──────── DATASET RECORDS

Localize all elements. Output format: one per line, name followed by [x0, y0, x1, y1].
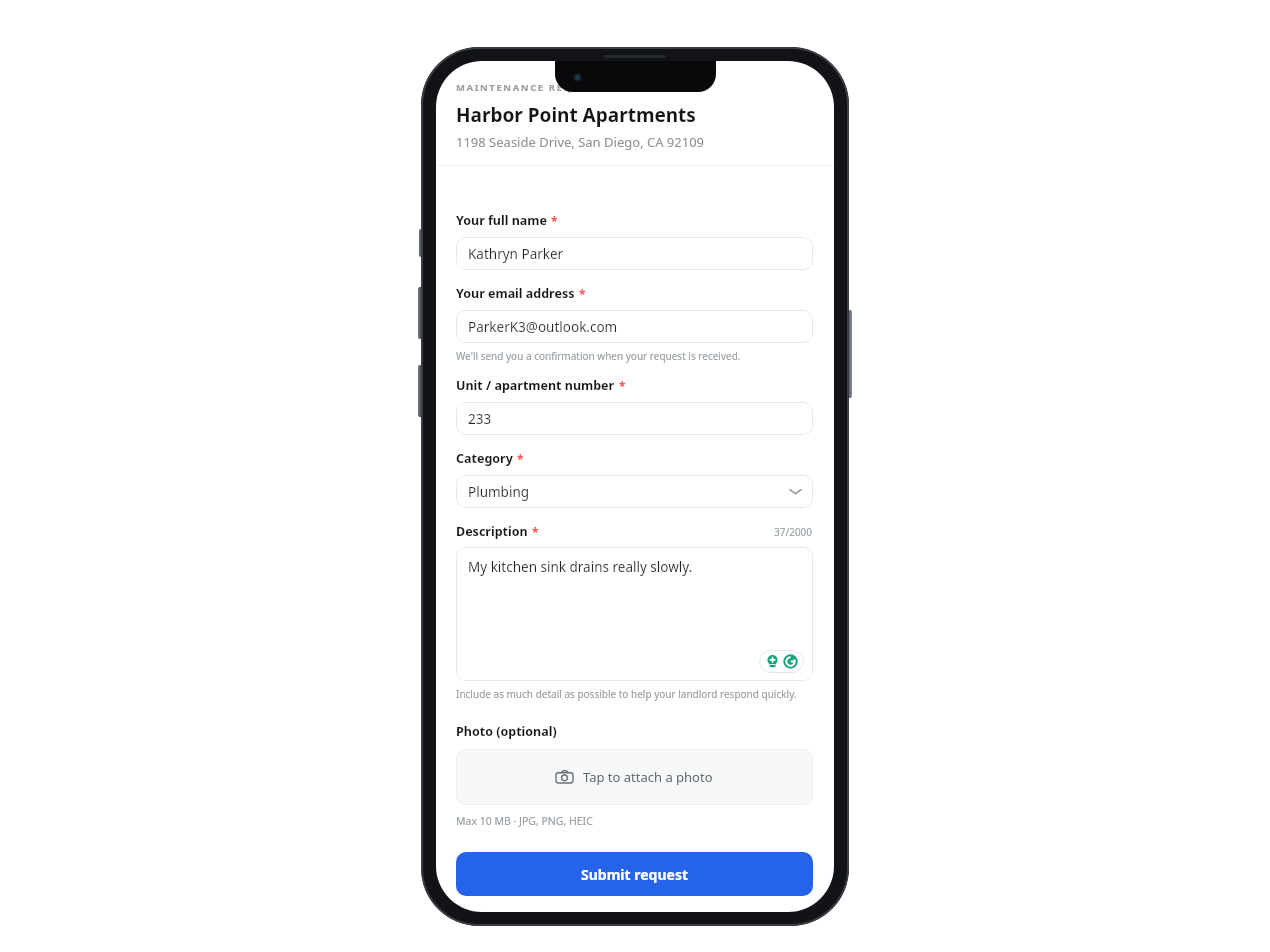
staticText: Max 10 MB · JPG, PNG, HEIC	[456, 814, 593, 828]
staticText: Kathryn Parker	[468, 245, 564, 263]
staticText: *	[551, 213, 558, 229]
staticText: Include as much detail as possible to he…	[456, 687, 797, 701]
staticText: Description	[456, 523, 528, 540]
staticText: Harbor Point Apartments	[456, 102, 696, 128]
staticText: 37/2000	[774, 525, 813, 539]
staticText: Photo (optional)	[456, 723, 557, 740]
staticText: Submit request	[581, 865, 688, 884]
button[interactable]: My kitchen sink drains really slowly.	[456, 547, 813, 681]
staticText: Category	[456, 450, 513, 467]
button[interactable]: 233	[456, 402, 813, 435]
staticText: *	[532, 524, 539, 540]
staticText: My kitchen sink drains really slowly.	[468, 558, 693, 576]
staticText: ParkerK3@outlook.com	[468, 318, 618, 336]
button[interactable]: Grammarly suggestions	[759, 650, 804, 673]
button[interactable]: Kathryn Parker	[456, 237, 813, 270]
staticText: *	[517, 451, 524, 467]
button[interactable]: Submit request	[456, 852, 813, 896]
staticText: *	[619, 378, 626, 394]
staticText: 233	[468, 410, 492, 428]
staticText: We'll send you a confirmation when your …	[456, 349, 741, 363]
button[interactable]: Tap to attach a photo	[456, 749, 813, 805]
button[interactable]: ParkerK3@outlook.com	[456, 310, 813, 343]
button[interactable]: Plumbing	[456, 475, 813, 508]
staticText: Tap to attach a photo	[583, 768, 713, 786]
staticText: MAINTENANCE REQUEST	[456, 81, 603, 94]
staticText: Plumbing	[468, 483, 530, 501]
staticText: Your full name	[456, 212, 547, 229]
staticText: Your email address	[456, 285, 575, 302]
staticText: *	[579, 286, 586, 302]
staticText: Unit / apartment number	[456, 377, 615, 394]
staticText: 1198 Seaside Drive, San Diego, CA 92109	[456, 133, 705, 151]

────────────────

REQUIREMENT: Repeat the entries verbatim; no pictures.

EXPECTED ANSWER:
Localize all elements. Output format: one per line, name followed by [x0, y0, x1, y1].
staticText: Max 10 MB · JPG, PNG, HEIC	[456, 814, 593, 828]
staticText: Kathryn Parker	[468, 245, 564, 263]
staticText: *	[551, 213, 558, 229]
staticText: Include as much detail as possible to he…	[456, 687, 797, 701]
staticText: Description	[456, 523, 528, 540]
staticText: Harbor Point Apartments	[456, 102, 696, 128]
staticText: 37/2000	[774, 525, 813, 539]
staticText: Photo (optional)	[456, 723, 557, 740]
staticText: Submit request	[581, 865, 688, 884]
button[interactable]: My kitchen sink drains really slowly.	[456, 547, 813, 681]
staticText: Category	[456, 450, 513, 467]
button[interactable]: 233	[456, 402, 813, 435]
staticText: *	[532, 524, 539, 540]
staticText: My kitchen sink drains really slowly.	[468, 558, 693, 576]
staticText: ParkerK3@outlook.com	[468, 318, 618, 336]
button[interactable]: Grammarly suggestions	[759, 650, 804, 673]
button[interactable]: Kathryn Parker	[456, 237, 813, 270]
staticText: *	[517, 451, 524, 467]
button[interactable]: Submit request	[456, 852, 813, 896]
staticText: *	[619, 378, 626, 394]
staticText: 233	[468, 410, 492, 428]
staticText: We'll send you a confirmation when your …	[456, 349, 741, 363]
button[interactable]: Tap to attach a photo	[456, 749, 813, 805]
button[interactable]: ParkerK3@outlook.com	[456, 310, 813, 343]
button[interactable]: Plumbing	[456, 475, 813, 508]
staticText: Tap to attach a photo	[583, 768, 713, 786]
staticText: MAINTENANCE REQUEST	[456, 81, 603, 94]
staticText: Plumbing	[468, 483, 530, 501]
staticText: Your full name	[456, 212, 547, 229]
staticText: Your email address	[456, 285, 575, 302]
staticText: *	[579, 286, 586, 302]
staticText: Unit / apartment number	[456, 377, 615, 394]
staticText: 1198 Seaside Drive, San Diego, CA 92109	[456, 133, 705, 151]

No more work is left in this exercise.